## EXERCISE DETAILS
Below are records. Find each line in them that holds the word "restanques" and copy it.
════════════════
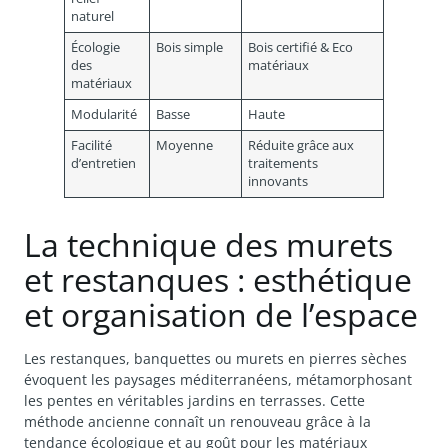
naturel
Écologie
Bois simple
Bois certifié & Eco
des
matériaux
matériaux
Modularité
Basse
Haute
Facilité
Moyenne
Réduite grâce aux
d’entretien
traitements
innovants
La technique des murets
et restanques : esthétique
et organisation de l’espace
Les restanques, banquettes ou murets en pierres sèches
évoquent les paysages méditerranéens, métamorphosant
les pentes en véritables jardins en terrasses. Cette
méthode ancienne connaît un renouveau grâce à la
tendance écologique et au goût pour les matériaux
════════════════
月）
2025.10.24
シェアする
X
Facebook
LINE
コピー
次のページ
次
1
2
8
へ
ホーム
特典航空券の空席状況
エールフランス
════════════════
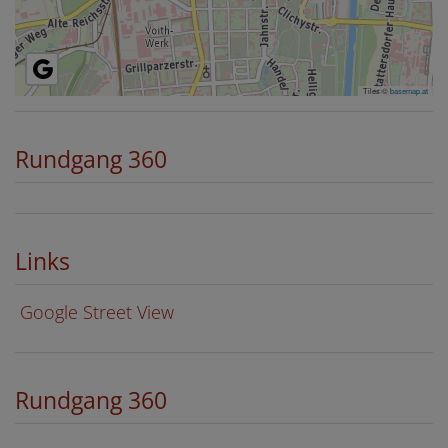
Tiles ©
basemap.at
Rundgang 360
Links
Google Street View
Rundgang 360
════════════════
## TASK OUTPUT
et restanques : esthétique
Les restanques, banquettes ou murets en pierres sèches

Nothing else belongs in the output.